Interview with Prof. Jacob Wright of Emory University

I am amazed that the current discussion about the academic study of the Bible is so uninformed on both sides. Somebody out there must not have read my interview with David Carr, or even tried to read his book.

As background, the problems of the Bible go back to the tenth and eleventh century Islamic critiques of the Bible by Ibn Hazm and others. Second, modern figures such as Spinoza and Jean Astruc sought to understand the Bible as a human book using the same tools that we use to understand Greek and Roman books. And in the 19th century, Wellhausen popularized a theory that the Pentateuch had four authors. But the important part of his theory was that the ritual and priestly material was a priestly Pharisaic digression from the original pure faith of the prophets necessitating Christianity for a restoration. Hence, Solomon Schechter called it higher anti-Semitism, David Zvi Hoffman showed that Leviticus is not in contradiction to the rest of the story, Kaufman showed that the prophets assumed the priestly material, and Cassuto showed based on Sumerian and Akkadian sources that the divisions fail.

Well, Wellhausen was writing a century ago, with the aforementioned defenses all formulated in a post WWI climate. For at least forty years the field was already given to authors such as Gunkel who assumes the Bible is legend, the way Gilgamesh is legend. And Martin Noth who assumed most of the narrative was formulated originally as oral traditions- read here. Questions of redaction were not tied to Wellhausen, or even literary documents, but to oral traditions.

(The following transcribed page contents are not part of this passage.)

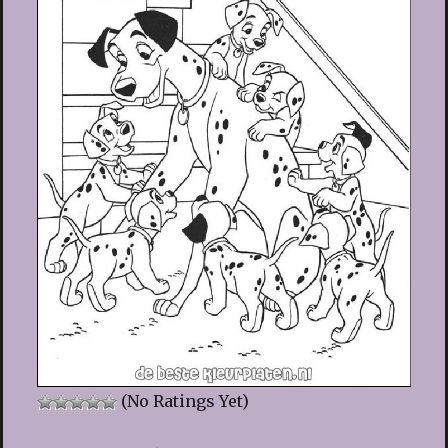
(No Ratings Yet)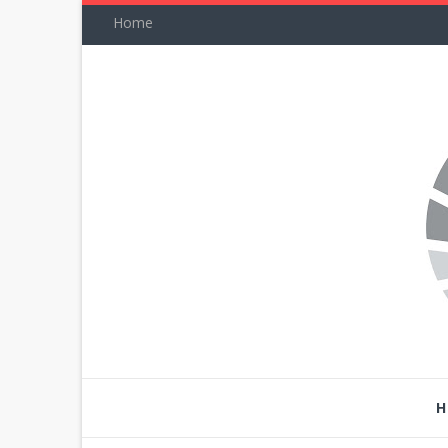
Home
H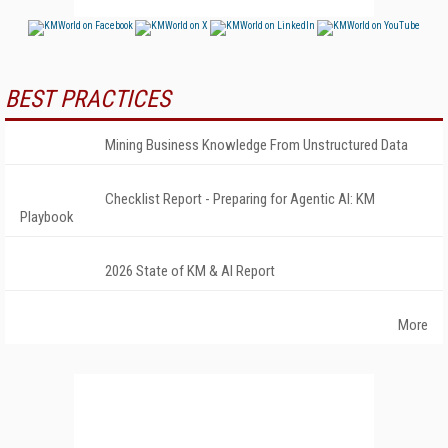
BEST PRACTICES
Mining Business Knowledge From Unstructured Data
Checklist Report - Preparing for Agentic AI: KM
Playbook
2026 State of KM & AI Report
More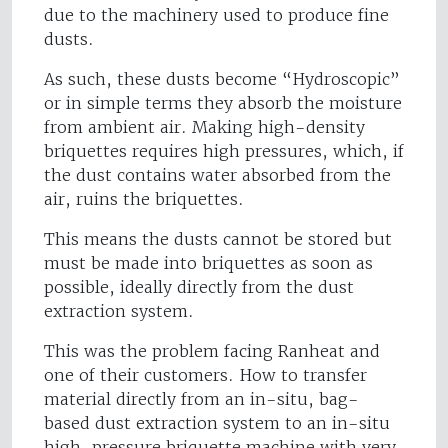
due to the machinery used to produce fine
dusts.
As such, these dusts become “Hydroscopic”
or in simple terms they absorb the moisture
from ambient air. Making high-density
briquettes requires high pressures, which, if
the dust contains water absorbed from the
air, ruins the briquettes.
This means the dusts cannot be stored but
must be made into briquettes as soon as
possible, ideally directly from the dust
extraction system.
This was the problem facing Ranheat and
one of their customers. How to transfer
material directly from an in-situ, bag-
based dust extraction system to an in-situ
high-pressure briquette machine with very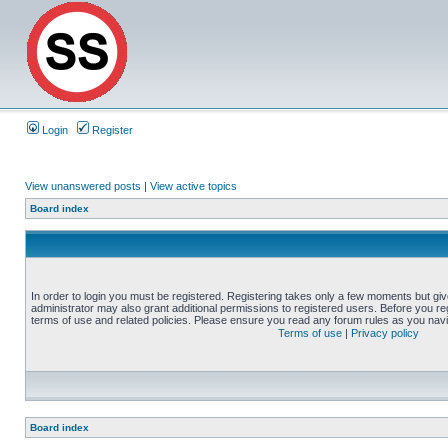
Login
Register
View unanswered posts
|
View active topics
Board index
In order to login you must be registered. Registering takes only a few moments but gi
administrator may also grant additional permissions to registered users. Before you reg
terms of use and related policies. Please ensure you read any forum rules as you nav
Terms of use
|
Privacy policy
Board index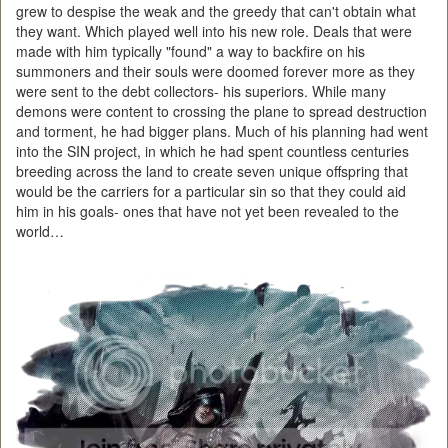
grew to despise the weak and the greedy that can't obtain what
they want. Which played well into his new role. Deals that were
made with him typically "found" a way to backfire on his
summoners and their souls were doomed forever more as they
were sent to the debt collectors- his superiors. While many
demons were content to crossing the plane to spread destruction
and torment, he had bigger plans. Much of his planning had went
into the SIN project, in which he had spent countless centuries
breeding across the land to create seven unique offspring that
would be the carriers for a particular sin so that they could aid
him in his goals- ones that have not yet been revealed to the
world…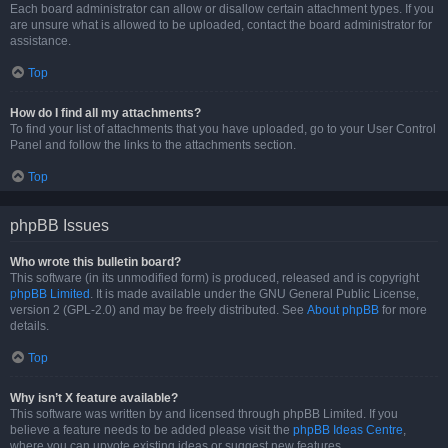
Each board administrator can allow or disallow certain attachment types. If you
are unsure what is allowed to be uploaded, contact the board administrator for
assistance.
Top
How do I find all my attachments?
To find your list of attachments that you have uploaded, go to your User Control
Panel and follow the links to the attachments section.
Top
phpBB Issues
Who wrote this bulletin board?
This software (in its unmodified form) is produced, released and is copyright
phpBB Limited
. It is made available under the GNU General Public License,
version 2 (GPL-2.0) and may be freely distributed. See
About phpBB
for more
details.
Top
Why isn’t X feature available?
This software was written by and licensed through phpBB Limited. If you
believe a feature needs to be added please visit the
phpBB Ideas Centre
,
where you can upvote existing ideas or suggest new features.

What do historians currently think about the context of the Bible? They assume that it was written between 720 BCE and 587 BCE, between the destruction of the Northern Kingdom destruction of Jerusalem, with some editing until the end of Ezra’s life circa 440 BCE. (Minimalists make it more recent and Evangelicals defend the chronological dates.) They work from parallels to Assyrian texts, the nature of script, linguistics, and reconstructed context of author. Little of this has anything to do with literary doublets. If you want to reject historical criticism, then start learning ancient linguistics and texts contemporary to the Bible. No harmonization of passages changes this dating nor does anything from Cassutto or Hoffman affect it. (However, Prof. Josh Berman is seeking to shift the discussion from Assyrians to the Hittites in 1300 BCE, an effort that may be accepted by the Orthodox but does not promise to have much of an impact on the experts. But it is better than refuting Kugel, who is not a historian of ancient Israel or source critic so the critique does not help.)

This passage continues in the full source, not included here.